WHAT IS REQUIRED: Leave every picture out, and retype all the remaining records exactly.
──────── MATERIAL FOR THE TASK
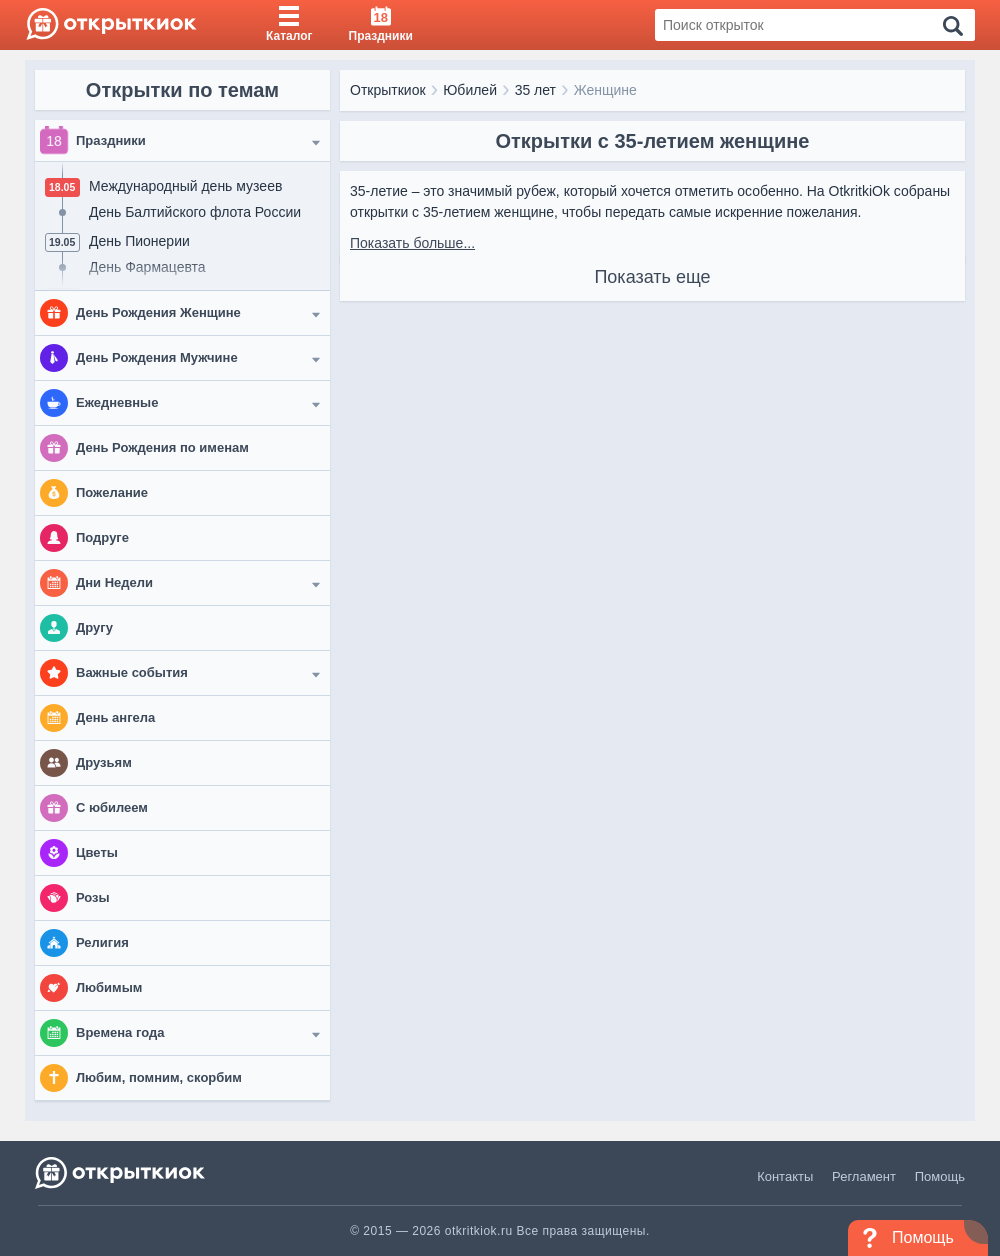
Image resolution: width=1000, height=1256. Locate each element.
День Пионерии (139, 241)
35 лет (535, 90)
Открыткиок (388, 90)
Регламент (864, 1176)
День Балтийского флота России (195, 212)
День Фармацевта (147, 267)
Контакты (785, 1176)
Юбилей (470, 90)
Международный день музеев (185, 186)
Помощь (940, 1176)
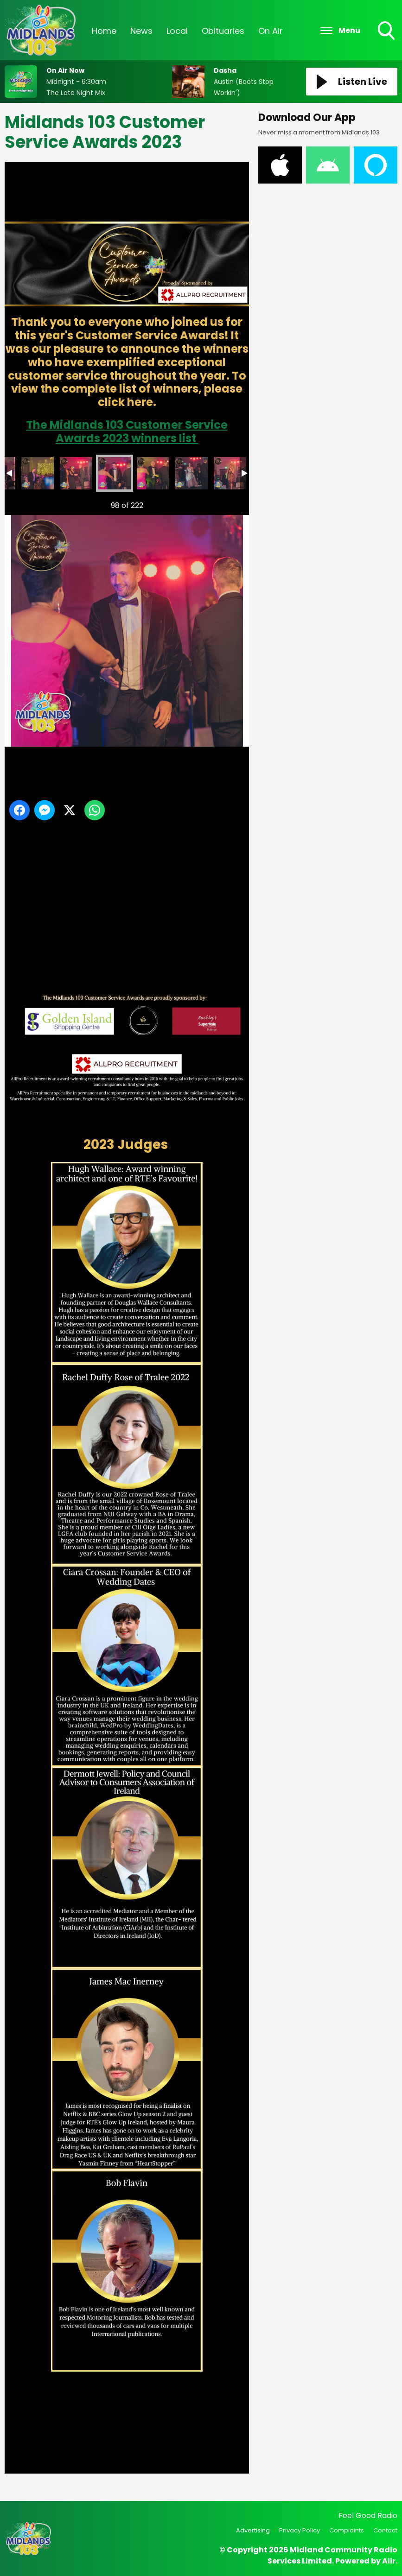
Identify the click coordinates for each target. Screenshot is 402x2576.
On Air (270, 31)
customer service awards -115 (230, 473)
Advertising (253, 2530)
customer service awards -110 (37, 473)
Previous (24, 503)
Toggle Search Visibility (387, 31)
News (141, 31)
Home (104, 31)
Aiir (389, 2561)
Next (227, 503)
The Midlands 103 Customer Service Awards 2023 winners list (127, 431)
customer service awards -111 (76, 473)
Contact (385, 2530)
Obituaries (223, 31)
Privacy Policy (299, 2530)
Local (177, 31)
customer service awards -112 (114, 473)
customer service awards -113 (153, 473)
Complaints (346, 2530)
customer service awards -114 (191, 473)
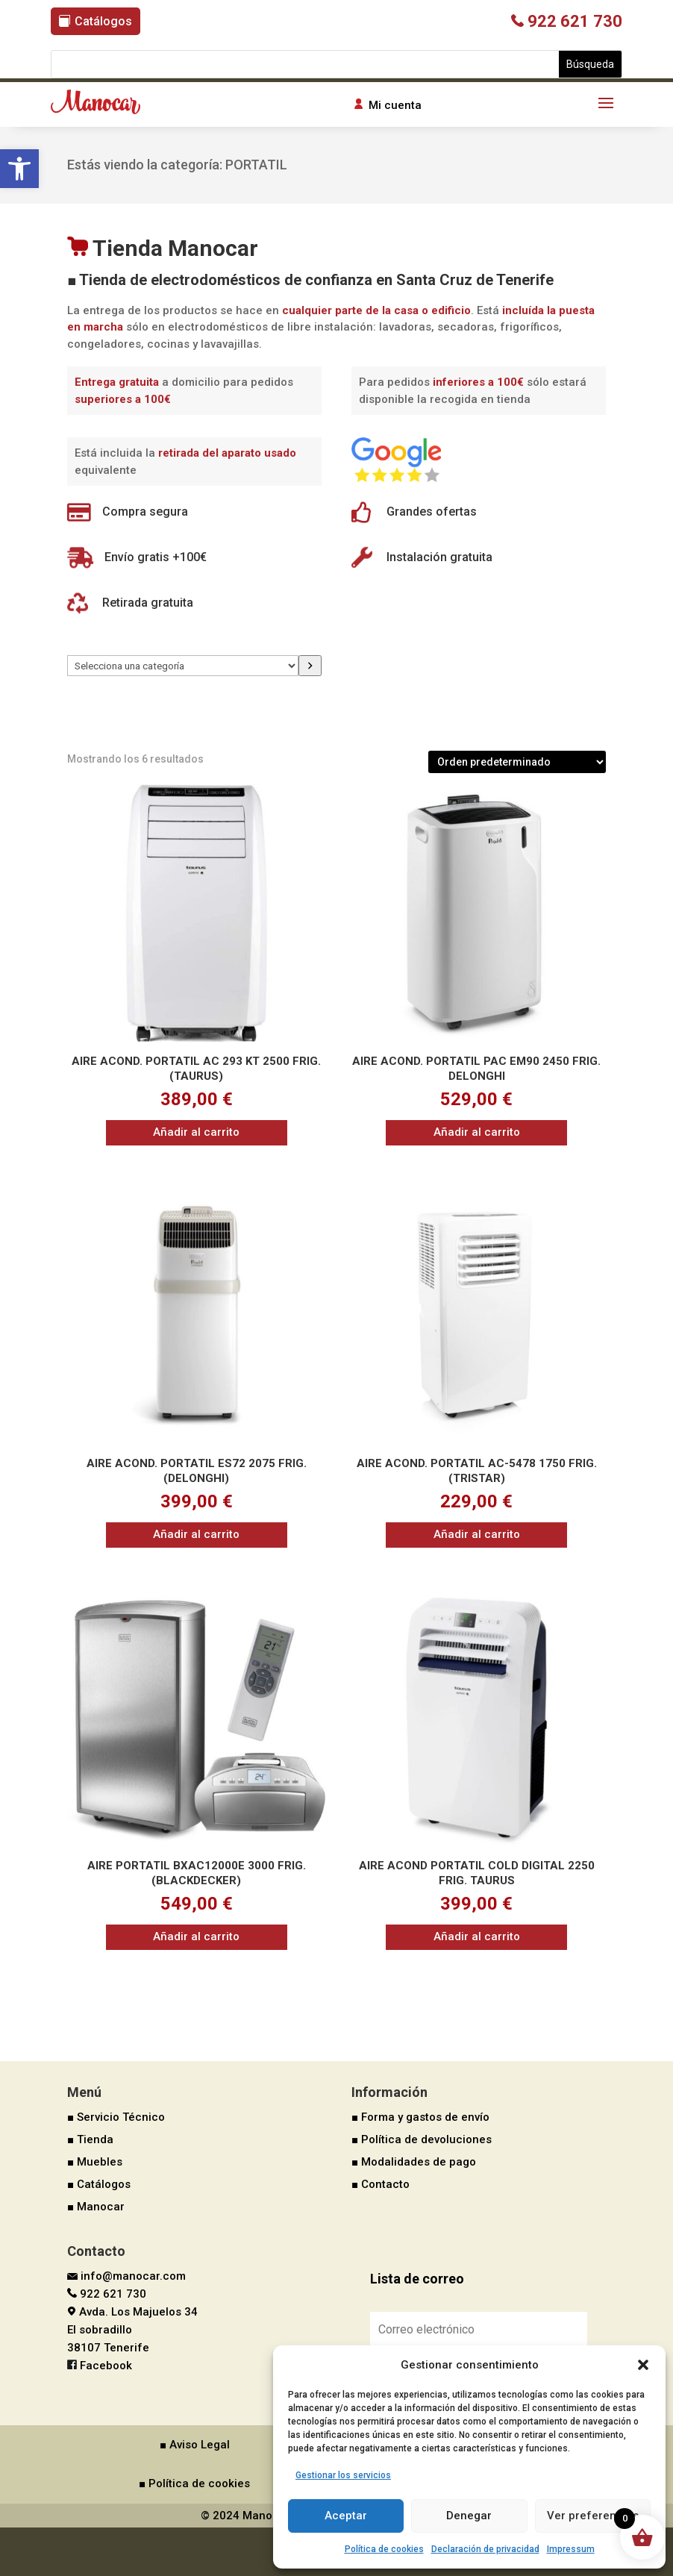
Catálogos (103, 21)
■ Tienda (90, 2139)
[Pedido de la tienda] (517, 762)
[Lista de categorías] (182, 665)
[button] (19, 168)
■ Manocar (96, 2206)
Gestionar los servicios (343, 2475)
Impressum (571, 2549)
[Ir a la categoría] (310, 665)
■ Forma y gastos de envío (420, 2117)
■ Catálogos (99, 2184)
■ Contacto (380, 2184)
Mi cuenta (395, 105)
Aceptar (346, 2515)
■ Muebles (94, 2162)
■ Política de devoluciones (421, 2139)
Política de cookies (384, 2549)
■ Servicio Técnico (116, 2117)
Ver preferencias (593, 2515)
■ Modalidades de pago (413, 2162)
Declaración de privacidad (485, 2549)
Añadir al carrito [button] (196, 1132)
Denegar (469, 2515)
────────────────
WRITTEN SOLUTION:
Image resolution: width=1000, height=1256. Locate each element.
День Пионерии (139, 241)
35 лет (535, 90)
Открыткиок (388, 90)
Регламент (864, 1176)
День Балтийского флота России (195, 212)
День Фармацевта (147, 267)
Контакты (785, 1176)
Юбилей (470, 90)
Международный день музеев (185, 186)
Помощь (940, 1176)
Identify the click coordinates for each target. Screenshot is 402x2576.
On Air (270, 31)
customer service awards -115 (230, 473)
Advertising (253, 2530)
customer service awards -110 (37, 473)
Previous (24, 503)
Toggle Search Visibility (387, 31)
News (141, 31)
Home (104, 31)
Aiir (389, 2561)
Next (227, 503)
The Midlands 103 Customer Service Awards 2023 winners list (127, 431)
customer service awards -111 (76, 473)
Contact (385, 2530)
Obituaries (223, 31)
Privacy Policy (299, 2530)
Local (177, 31)
customer service awards -112 (114, 473)
customer service awards -113 (153, 473)
Complaints (346, 2530)
customer service awards -114 (191, 473)
Catálogos (103, 21)
■ Tienda (90, 2139)
[Pedido de la tienda] (517, 762)
[Lista de categorías] (182, 665)
[button] (19, 168)
■ Manocar (96, 2206)
Gestionar los servicios (343, 2475)
Impressum (571, 2549)
[Ir a la categoría] (310, 665)
■ Forma y gastos de envío (420, 2117)
■ Catálogos (99, 2184)
■ Contacto (380, 2184)
Mi cuenta (395, 105)
Aceptar (346, 2515)
■ Muebles (94, 2162)
■ Política de devoluciones (421, 2139)
Política de cookies (384, 2549)
■ Servicio Técnico (116, 2117)
Ver preferencias (593, 2515)
■ Modalidades de pago (413, 2162)
Declaración de privacidad (485, 2549)
Añadir al carrito [button] (196, 1132)
Denegar (469, 2515)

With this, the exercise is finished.